Dr. Ravi Prakash Mathur

The term artificial intelligence (AI) invokes images of robot uprisings, space missions to galaxies far, far away, and lab-created clones that make humans immortal. For years, thought-provoking talks by professors have entertained the notion of whether AI is—or ever will be—self-aware. The more adventurous among us may be drawn toward theosophical discussions on creationism or debates about the realities and influences of the quantum world.

Current thinking about AI may border on science vision (if not science fiction or philosophy)—perhaps for a good reason. Technologies once imagined only on the movie screen now bring convenience and value to our daily lives. Some examples include gestural interfaces, machine-aided purchases, facial recognition, autonomous cars, miniature drones, ubiquitous advertising, and electronic surveillance. Machines are now making predictions on trading stocks, customer purchases, traffic flows, and crime—much as we saw in the 2002 movie “Minority Report.”

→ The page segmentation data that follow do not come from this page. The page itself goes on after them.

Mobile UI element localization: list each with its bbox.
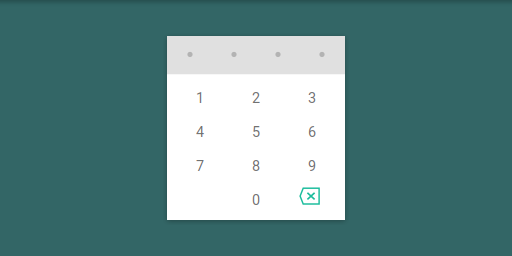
button[interactable]: 6 — [284, 115, 340, 149]
button[interactable]: 7 — [172, 149, 228, 183]
staticText: 7 — [196, 158, 204, 174]
staticText: 9 — [308, 158, 316, 174]
staticText: 5 — [252, 124, 260, 140]
staticText: 4 — [196, 124, 204, 140]
staticText: 8 — [252, 158, 260, 174]
button[interactable]: 3 — [284, 81, 340, 115]
staticText: 0 — [252, 192, 260, 208]
staticText: 6 — [308, 124, 316, 140]
button[interactable]: 9 — [284, 149, 340, 183]
button[interactable]: 0 — [228, 183, 284, 217]
staticText: 1 — [196, 90, 204, 106]
staticText: 3 — [308, 90, 316, 106]
button[interactable]: 1 — [172, 81, 228, 115]
button[interactable]: 5 — [228, 115, 284, 149]
button[interactable]: 8 — [228, 149, 284, 183]
button[interactable]: Delete — [284, 183, 340, 217]
button[interactable]: 2 — [228, 81, 284, 115]
staticText: 2 — [252, 90, 260, 106]
button[interactable]: 4 — [172, 115, 228, 149]
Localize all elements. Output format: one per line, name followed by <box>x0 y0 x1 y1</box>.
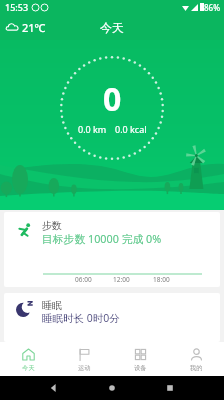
staticText: 0.0 km <box>78 123 107 135</box>
staticText: 目标步数 10000 完成 0% <box>42 231 162 246</box>
staticText: 15:53 <box>5 1 29 13</box>
staticText: 运动 <box>78 364 91 372</box>
button[interactable]: 设备 <box>112 342 168 376</box>
staticText: 今天 <box>100 20 124 35</box>
button[interactable]: 睡眠 <box>4 293 220 342</box>
staticText: 0 <box>103 77 122 121</box>
staticText: 12:00 <box>113 275 130 284</box>
staticText: 18:00 <box>153 275 170 284</box>
staticText: 步数 <box>42 219 62 232</box>
button[interactable]: 步数 <box>4 212 220 287</box>
staticText: 今天 <box>22 364 35 372</box>
staticText: 06:00 <box>75 275 92 284</box>
staticText: 我的 <box>190 364 203 372</box>
button[interactable]: 我的 <box>168 342 224 376</box>
staticText: 21℃ <box>22 20 46 35</box>
button[interactable]: 今天 <box>0 342 56 376</box>
staticText: 0.0 kcal <box>115 123 147 135</box>
staticText: 睡眠时长 0时0分 <box>42 311 120 325</box>
staticText: 设备 <box>134 364 147 372</box>
button[interactable]: 运动 <box>56 342 112 376</box>
staticText: 睡眠 <box>42 299 62 312</box>
staticText: 86% <box>204 2 220 13</box>
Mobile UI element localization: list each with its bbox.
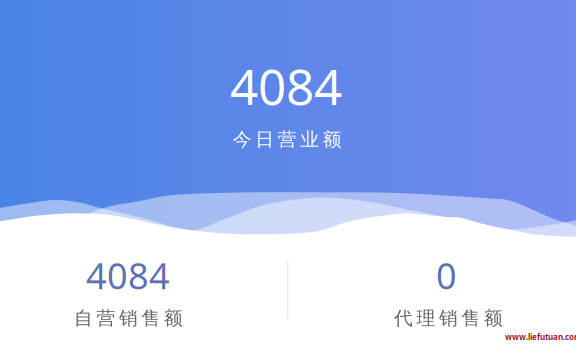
staticText: 今日营业额 [233,128,342,151]
staticText: 自营销售额 [74,307,183,330]
staticText: 代理销售额 [394,307,503,330]
staticText: 4084 [230,53,342,118]
button[interactable]: 0 [318,250,574,338]
staticText: 4084 [86,251,170,299]
button[interactable]: 4084 [0,250,256,338]
staticText: 0 [436,251,457,299]
staticText: www.liefutuan.com [505,332,576,342]
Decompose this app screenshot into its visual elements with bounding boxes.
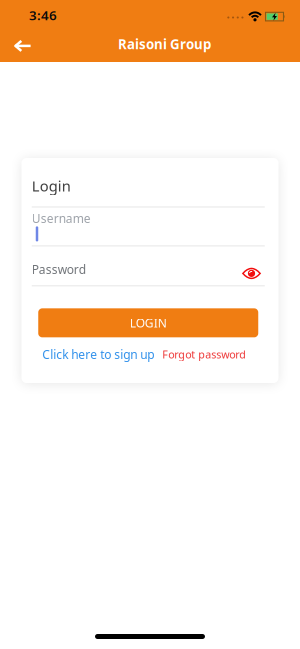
staticText: Password — [32, 261, 86, 277]
staticText: Forgot password — [162, 347, 246, 361]
staticText: Login — [32, 176, 71, 196]
staticText: LOGIN — [130, 315, 167, 331]
button[interactable] — [242, 263, 261, 276]
button[interactable] — [0, 40, 31, 52]
staticText: Username — [32, 210, 91, 226]
button[interactable]: Username — [32, 208, 265, 246]
button[interactable]: LOGIN — [38, 308, 258, 337]
button[interactable]: Forgot password — [162, 347, 246, 361]
staticText: 3:46 — [29, 6, 57, 24]
button[interactable]: Click here to sign up — [42, 346, 154, 362]
staticText: Click here to sign up — [42, 346, 154, 362]
button[interactable]: Password — [32, 246, 265, 286]
staticText: Raisoni Group — [118, 35, 211, 53]
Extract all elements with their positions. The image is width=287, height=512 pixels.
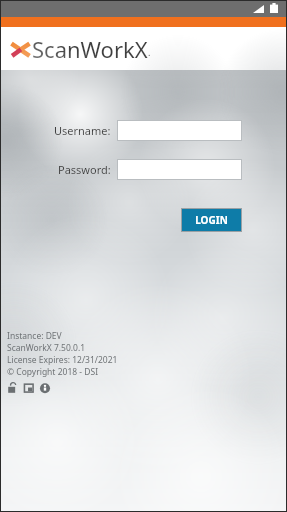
button[interactable] [117,159,242,180]
button[interactable]: Settings [23,382,35,394]
staticText: © Copyright 2018 - DSI [7,366,99,378]
staticText: License Expires: 12/31/2021 [7,354,118,366]
staticText: Instance: DEV [7,330,62,342]
staticText: Password: [58,162,111,177]
staticText: . [148,46,151,58]
staticText: LOGIN [195,213,228,227]
staticText: Username: [54,123,111,138]
button[interactable]: Unlock [7,382,19,394]
button[interactable] [117,120,242,141]
button[interactable]: Info [39,382,51,394]
staticText: ScanWorkX 7.50.0.1 [7,342,86,354]
button[interactable]: LOGIN [181,208,242,232]
staticText: ScanWorkX [32,34,148,64]
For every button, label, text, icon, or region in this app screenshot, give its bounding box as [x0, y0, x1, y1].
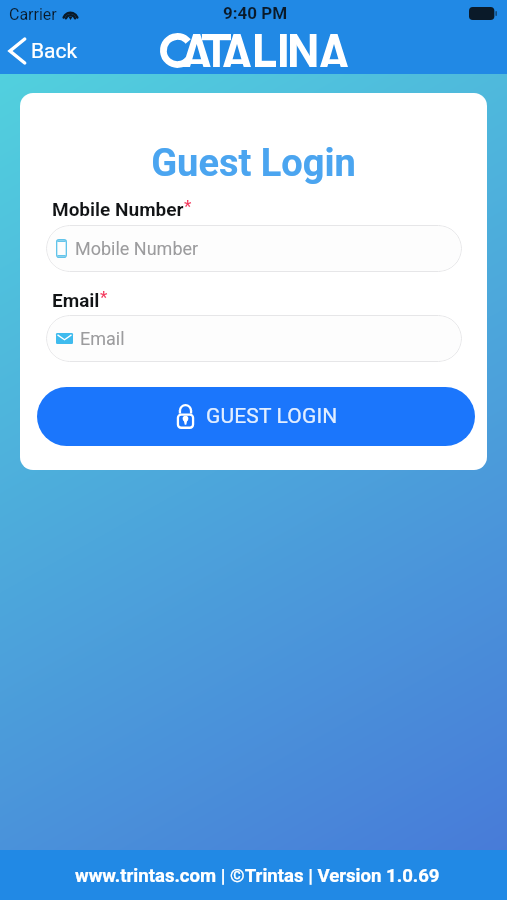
staticText: 9:40 PM: [223, 3, 288, 23]
staticText: Mobile Number: [75, 238, 199, 259]
staticText: www.trintas.com | ©Trintas | Version 1.0…: [75, 865, 440, 887]
staticText: *: [184, 197, 192, 216]
staticText: Email: [52, 289, 100, 311]
staticText: Mobile Number: [52, 198, 184, 220]
button[interactable]: Back: [4, 34, 82, 68]
button[interactable]: GUEST LOGIN: [37, 387, 475, 446]
staticText: Email: [80, 328, 125, 349]
staticText: Back: [31, 39, 78, 64]
staticText: Carrier: [9, 5, 57, 24]
staticText: *: [100, 288, 108, 307]
staticText: GUEST LOGIN: [206, 404, 338, 429]
button[interactable]: Email: [46, 315, 462, 362]
button[interactable]: Mobile Number: [46, 225, 462, 272]
staticText: Guest Login: [20, 141, 487, 186]
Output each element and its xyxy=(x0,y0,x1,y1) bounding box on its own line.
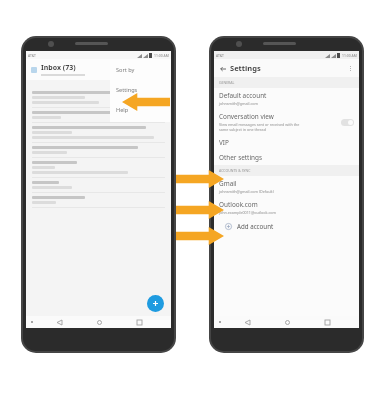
button[interactable] xyxy=(26,193,171,208)
button[interactable]: Conversation view xyxy=(214,109,359,135)
button[interactable]: Default account xyxy=(214,88,359,109)
button[interactable] xyxy=(26,108,171,123)
button[interactable]: Back xyxy=(218,64,227,73)
button[interactable] xyxy=(26,143,171,158)
button[interactable]: Home xyxy=(92,316,106,328)
staticText: Help xyxy=(116,106,129,114)
button[interactable] xyxy=(26,123,171,143)
button[interactable]: Sort by xyxy=(110,60,170,80)
button[interactable]: Help xyxy=(110,100,170,120)
button[interactable]: Open navigation drawer xyxy=(30,66,38,74)
staticText: AT&T xyxy=(28,53,36,58)
staticText: johnsmith@gmail.com xyxy=(219,101,258,106)
staticText: johnsmith@gmail.com (Default) xyxy=(219,189,274,194)
staticText: View email messages sent or received wit… xyxy=(219,122,300,132)
button[interactable]: Other settings xyxy=(214,150,359,165)
button[interactable] xyxy=(26,178,171,193)
staticText: Default account xyxy=(219,91,267,100)
button[interactable]: Add account xyxy=(214,218,359,234)
staticText: ACCOUNTS & SYNC xyxy=(219,168,251,173)
button[interactable]: More options xyxy=(346,64,355,73)
staticText: john.example0011@outlook.com xyxy=(219,210,276,215)
button[interactable]: Compose new email xyxy=(147,295,164,312)
staticText: VIP xyxy=(219,138,229,147)
button[interactable]: Outlook.com xyxy=(214,197,359,218)
staticText: Settings xyxy=(116,86,138,94)
staticText: Add account xyxy=(237,222,274,230)
button[interactable]: Home xyxy=(280,316,294,328)
button[interactable] xyxy=(26,158,171,178)
button[interactable]: VIP xyxy=(214,135,359,150)
button[interactable]: Back xyxy=(52,316,66,328)
staticText: Conversation view xyxy=(219,112,274,121)
staticText: 11:00 AM xyxy=(154,53,169,58)
button[interactable]: Recent apps xyxy=(132,316,146,328)
staticText: AT&T xyxy=(216,53,224,58)
staticText: GENERAL xyxy=(219,80,235,85)
staticText: Outlook.com xyxy=(219,200,258,209)
button[interactable]: Gmail xyxy=(214,176,359,197)
button[interactable]: Back xyxy=(240,316,254,328)
button[interactable]: Conversation view toggle xyxy=(341,119,354,126)
staticText: Sort by xyxy=(116,66,135,74)
button[interactable] xyxy=(26,88,171,108)
button[interactable]: Settings xyxy=(110,80,170,100)
staticText: Other settings xyxy=(219,153,263,162)
staticText: Settings xyxy=(230,63,261,73)
staticText: Inbox (73) xyxy=(41,63,76,73)
button[interactable]: Recent apps xyxy=(320,316,334,328)
staticText: Gmail xyxy=(219,179,237,188)
staticText: 11:00 AM xyxy=(342,53,357,58)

From movie screen to real-world applications

Technology leaders have placed big bets on technologies such as brain-computer interfaces, AI in medicine, and deep learning and machine learning tools. AI is expected to lead the new economy, which is becoming known as the Fourth Industrial Revolution or the Second Machine Age. AI is at the forefront of business innovation, along with emerging technologies such as robotics, the Internet of Things3D printingquantum computing and nanotechnology.

Companies are still deciding how AI can be designed to fit into their processes. However, burning questions persist around whether self-learning machines will replace or assist humans in white-collar and blue-collar jobs:

  • Can machines learn common sense and empathy?
  • Who owns the insights that are generated by AI technology, and who owns the responsibility for an erroneous decision made by a machine?
  • Can you teach a machine how to make a decision when dealing with an ethical dilemma?

While these concerns still require much deliberation, most industries understand that the application of AI in businesses brings immense potential. Currently, the top 10 use cases for the technology are data security, personal privacy, financial trading, healthcare, marketing personalization, fraud detection, recommendations, online search, natural language processing (NLP), and smart cars.

Considering how quickly these new technologies are adopted and adapted to new use cases, it is only a matter of time before we start seeing AI capabilities become a part of the fabric of normal business processes. While routine transactions have already been automated, many companies that are higher on the learning curve use predictive and prescriptive analytics to guide their operations.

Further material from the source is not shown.